Para la Generación Z, esto es a la vez un desafío y una gran ventaja. Porque esta es una generación que ha accedido a la tecnología temprano, es sensible a las herramientas digitales, tiene pensamiento creativo y una capacidad de adaptación bastante rápida a los nuevos métodos de trabajo.
Pero esas ventajas solo tienen realmente sentido cuando se transforman en la capacidad de trabajo que las empresas necesitan.
Ahora, un recién graduado puede usar con fluidez la IA, el software especializado o las plataformas digitales. Pero las empresas y el mercado laboral necesitan más, en términos de saber cómo usar esas herramientas para resolver el trabajo más rápido, de manera más eficiente y crear valor.
Del mismo modo, los recién graduados pueden no tener mucha experiencia y las empresas pueden capacitarlos por completo. Pero es muy difícil capacitar a una persona que no quiere estudiar, duda en comenzar con cosas pequeñas, es irresponsable o se rinde fácilmente cuando el trabajo no sale como se espera.
Por lo tanto, la actitud es en realidad también un tipo especial de capacidad profesional.

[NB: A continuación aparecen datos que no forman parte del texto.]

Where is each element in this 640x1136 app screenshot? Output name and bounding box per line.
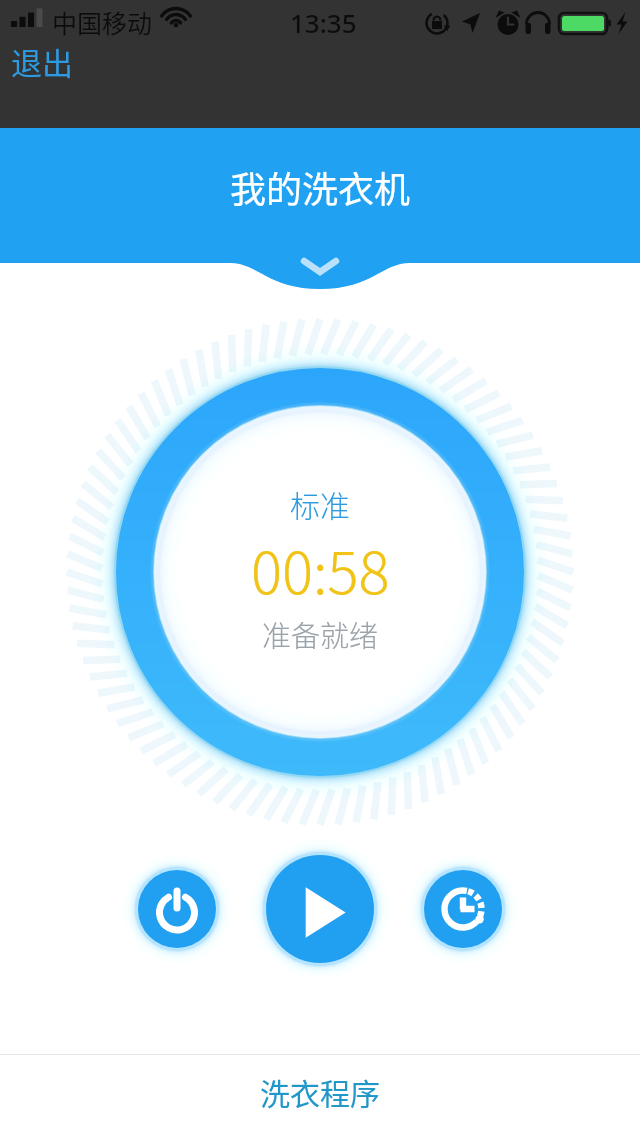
staticText: 标准 xyxy=(290,482,350,525)
button[interactable]: Timer xyxy=(424,870,502,948)
button[interactable]: Expand xyxy=(290,246,350,282)
staticText: 洗衣程序 xyxy=(260,1070,380,1113)
button[interactable]: Start xyxy=(266,855,374,963)
button[interactable]: 退出 xyxy=(6,36,78,87)
staticText: 00:58 xyxy=(251,527,390,611)
staticText: 准备就绪 xyxy=(262,613,379,655)
staticText: 我的洗衣机 xyxy=(230,161,411,213)
button[interactable]: Power xyxy=(138,870,216,948)
staticText: 13:35 xyxy=(290,5,357,40)
staticText: 退出 xyxy=(11,39,73,84)
button[interactable]: 洗衣程序 xyxy=(0,1054,640,1136)
staticText: 中国移动 xyxy=(52,4,153,40)
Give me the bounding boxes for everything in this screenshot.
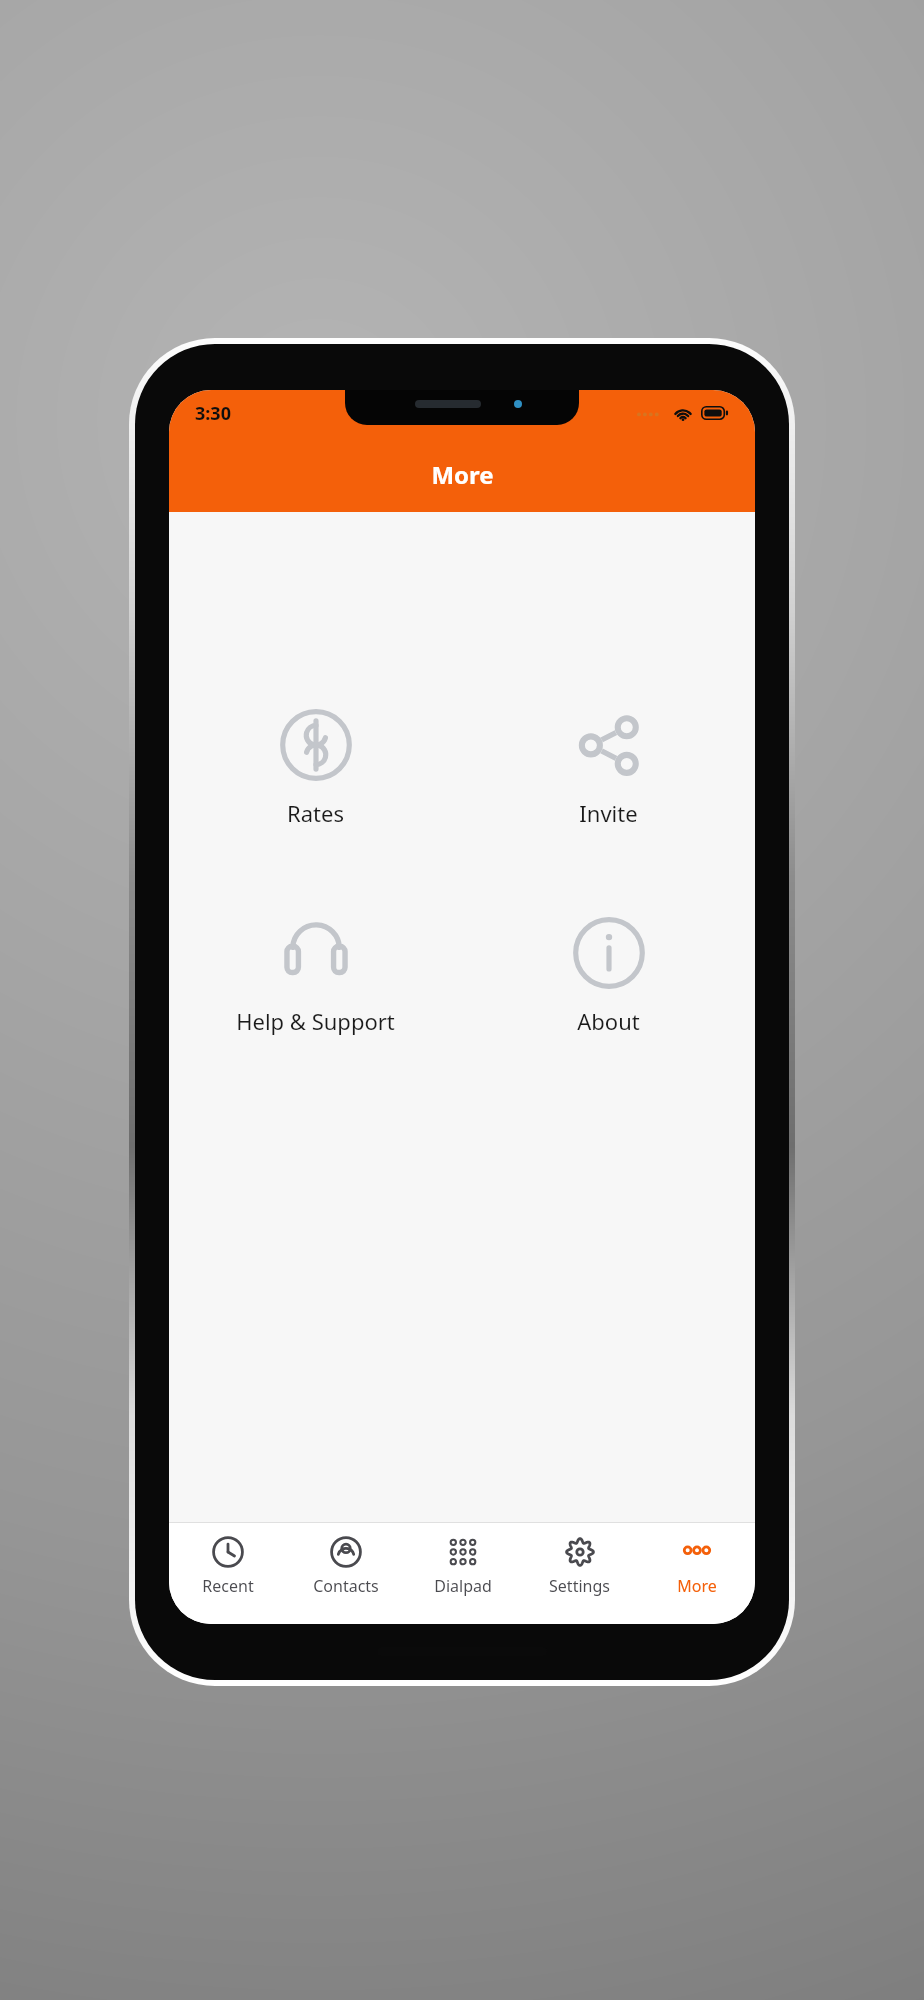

Esto es aún más importante cuando el mercado laboral está cambiando muy rápidamente bajo el impacto de la transformación digital, la IA y la tendencia al verde. El conocimiento aprendido hoy puede tener que complementarse rápidamente mañana. La capacidad de aprendizaje continuo, por lo tanto, puede ser incluso más importante que lo que los jóvenes saben en el momento de recibir el título.
Sin embargo, reducir la brecha entre el título y la capacidad que necesitan las empresas no puede ser solo responsabilidad de los estudiantes.
En primer lugar, las universidades y colegios deben saber lo que necesita el mercado para que el programa de formación se mantenga al día.
El hecho de que las instituciones educativas se asocien con las empresas, lleven a los estudiantes a prácticas, organicen sesiones de conexión de empleo o reciban comentarios de los empleadores debe convertirse en una parte sustancial del proceso de formación.
Las empresas también deben contribuir a ese proceso. Si se espera que los jóvenes se comprometan y se comprometan a largo plazo, las empresas necesitan crear un entorno que les haga querer quedarse.
El diploma de graduación puede ayudar a los estudiantes graduados a tener la oportunidad de entrar en las puertas de las empresas. Pero para tener una posición a largo plazo, el título debe ir acompañado de capacidad, actitud, disciplina y capacidad de adaptación.
Cuando las escuelas capacitan más cerca de las necesidades reales, las empresas están dispuestas a invertir en mano de obra joven, y los estudiantes se preparan activamente desde el principio, la distancia desde el aula hasta el mercado laboral se acortará cada vez más.